Telescópio do Ielusc é fruto de uma permuta

Permuta é alternativa à inadimplência nas escolas

JPN

Quando Marte esteve próximo da Terra, e visível aos terráqueos, vários alunos do Ielusc puderam observar um pouco melhor o planeta vermelho através de um telescópio. O aparelho, que deixou Marte maior, não foi comprado, muito menos doado: resultou de uma permuta ocorrida cinco anos atrás entre a escola e o pai de um aluno interessado em descontar sua dívida referente a cerca de três mensalidades atrasadas. Na época, um professor de Geografia do colégio incentivou a transação. Casos como esse têm ocorrido cada vez com maior freqüência na rede de ensino particular do país. Em meio à crise financeira, com o poder aquisitivo em baixa, a saída, muitas vezes, tanto para a escola como para quem paga a mensalidade, é a permuta.

“Tento fazer um casamento feliz”, informa Günter Hudler, diretor financeiro do Bom Jesus/Ielusc, referindo-se à possibilidade dada pela instituição, para quem apresenta dificuldades financeiras, de quitar sua dívida sem o uso de dinheiro. Já o economista e chefe da Divisão de Orçamento e Contabilidade da Câmara de Vereadores de Joinville Adelir Stolf elogia a permuta nas escolas mas faz ressalvas. Para ele, é imprescindível estabelecer limites e critérios bem definidos para manter o equilíbrio. “Emergencialmente é viável”, diz, destacando a necessidade de políticas estratégicas específicas para garantir dinheiro nos cofres das instituições para o pagamento dos seus credores.

Imóveis, suprimentos de informática, materiais e serviços elétricos e de construção, além de móveis, estão entre o que mais é oferecido para transação ao Ielusc. É comum o negócio ser fechado. No prédio novo da unidade do Saguaçu, por exemplo, há persianas fornecidas em 2002 por um estudante de Comunicação Social já formado e cujas mensalidades estavam pendentes.

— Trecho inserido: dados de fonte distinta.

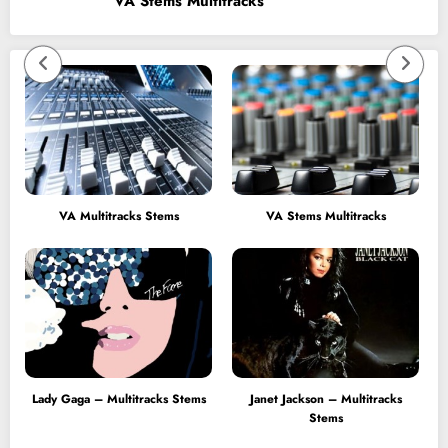
VA Stems Multitracks
VA Multitracks Stems
VA Stems Multitracks
Lady Gaga – Multitracks Stems
Janet Jackson – Multitracks
Stems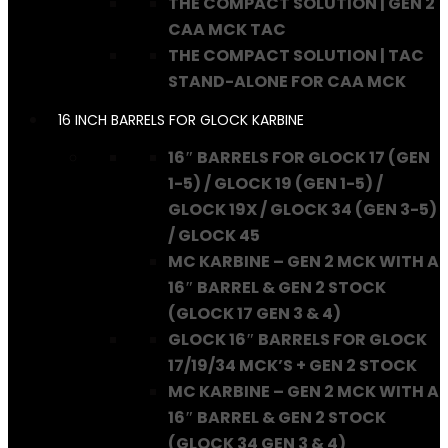
THE COMPACT SOLUTION | GEN 2
CAA MCK TAC
THE COMPACT SOLUTION | TAC
STAND-ALONE FOR CAA MCK
16 INCH BARRELS FOR GLOCK KARBINE
16″ BARRELS FOR GLOCK 17 (GEN
1-5) / GLOCK 19 (GEN 1-5) /
GLOCK 19X / GLOCK 34 (GEN 3-5)
/ GLOCK 45
MC KARBINE – GEN 2 MCK WITH A
16″ BARREL & GEN 2 STOCK
(GLOCK 17 GEN 3 & 4)
GLOCK 16″ BARRELS FOR GLOCK
17/19/34 MCK’S + GEN 2 STOCK
MC KARBINE – GEN 2 MCK WITH A
16″ BARREL & GEN 2 STOCK
(GLOCK 34 GEN 3 & 4)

Quando não há a necessidade imediata, a instituição indica e divulga o produto ou serviço oferecido aos próprios alunos e funcionários principalmente através de murais. Como exemplo, Güinter cita uma ocasião em que um inadimplente ofereceu um imóvel pelo pagamento da dívida. A oferta não interessou a instituição. Porém, através da divulgação interna, um professor da própria escola se interessou e, ao invés de pagar ao dono do imóvel, deu o dinheiro diretamente para a escola.

Entre os muitos casos, alguns se tornaram históricos. A proposta de um cavalo de raça apresentada por um pai que não podia pagar mais a mensalidade do filho foi um deles. Naturalmente não houve acordo.

A permuta em outras escolas particulares de Joinville

No colégio Positivo um aluno faz as fotos de todos os eventos da escola em troca de desconto na mensalidade. Para o Elias Moreira o acordo geralmente é proposto por quem já terminou os estudos. A creche Criança Feliz aceita dos pais das crianças três quilos de alimento por mês para não ter de aumentar a mensalidade. No Centro Cultural Brasil – EUA a primeira permuta foi há 20 anos. Hoje existe inclusive um acordo trocando curso de inglês por publicidade na mídia local. Apenas uma escola particular, entre várias contatadas pela REVI, preferiu manter seu nome em sigilo muito embora registre em média cinco casos desse tipo por ano. Abaixo, as mais interessantes histórias – e as mais estranhas ofertas – e alguns detalhes sobre as políticas adotadas pelas escolas.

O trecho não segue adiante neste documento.